If I'm reading that right, you've got 3 pans then? What depths are each of those pans? I'm guessing 6", 4", 2" from bottom up?

sams64
03-27-2015, 09:25 AM
I use an electric coffee pot / urn. The filter is a flat filter that I sew into a cone and hang into the urn. Pour in warm syrup from a pot on the stove as it runs nicely through the filter and then use the pour off valve to fill bottles.

Sam

zandstrafarms
03-29-2015, 03:09 PM
we're ran our second batch last night and we didn't have any trouble filtering it.
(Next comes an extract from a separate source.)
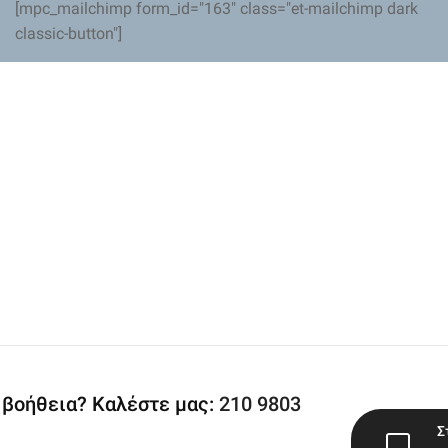
[mpc_mailchimp form_id="163" class="et-mailchimp dark
classic-button"]
 βοήθεια? Καλέστε μας:
210 9803
Σ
This time we you wet the filter and kept it warm and damp and filterEd through smoothly. We use a thick wool cone filter with a nylon prefilter over a large stock pot. I prewarmed the pot with water and hung the bottom of my filter into the water. Drained pot and filter then stretched it across, dumped hot sap in and put lid on. Brought inside to stove and pulled filters. However our syrup was over temp and read 225*, so it might have created more niter post filtering. We did use several fine mesh cone filters going into bottles, but syrup is quite dark. No sediment yet though..

metalhead62
03-30-2015, 11:33 AM
i put a 2" with holes inside a 6" inside a 8" with water in the 8" i want to find a way to put a bulkhead fitting on the 6"and go through the 8" but still be able to disconnect for cleaning.it is a pita to try to pour out of the 6" when full into jars the 8" is hard to find idk if they were discontinued or what.if anyone has an idea on how to do that let me know plz

sweetmoomoo
12-29-2015, 12:35 PM
just wondering if the steam table pan bottler ever worked out, looking to build a small filter bottler and this sounds like a good idea.

mudr
12-29-2015, 03:20 PM
Haven't tried it yet

jamesd14
01-02-2016, 08:41 PM
I was wondering the same thing, I priced the single electric steam units at restaurant supply stores and they cost around 200 bucks, and then then pans are about another 50 or so. Now keep in mind these prices are for new so should be cheaper used on CL or something. I have some single electric units at work but have questioned the temp it will hold, I shot mine with laser temp and it was about 175 degrees, I think we want to keep it between 180 and 200 for bottling. I priced a flat filter pan setup with WF mason with valve and thermometer for 300. I think that is direction I am going.

sweetmoomoo
01-02-2016, 08:53 PM
i checked on masons web site and didnt see the filter setup for $300 is that just the pan ? im looking for a better way to bottle season. i use a coffee urn but still cant get the temp to hold above 185.

jamesd14
01-02-2016, 10:23 PM
I emailed him about a month and a half ago and that was the price he gave me, I also bought my evaporator from him earlier this year. It was pan, valve, thermometer with filter basket and filter and pre filter material. I used a coffee pot (electric perk)last year and kept it plugged in with water in it until I was ready to pour the syrup through the filter then I emptied out the water so the pot was already hot and there was no surge in temp with the heater trying to heat up. Syrup stayed 190ish.

Mitchhorne8
01-10-2016, 03:34 PM
I'm wonder about weight being spread out to much. It's been my experience that the weight of the syrup pushing down on the filter is a big part of the flow. I notice that once half of the syrup goes through the cone filters the flow slows right down, till if fill back up.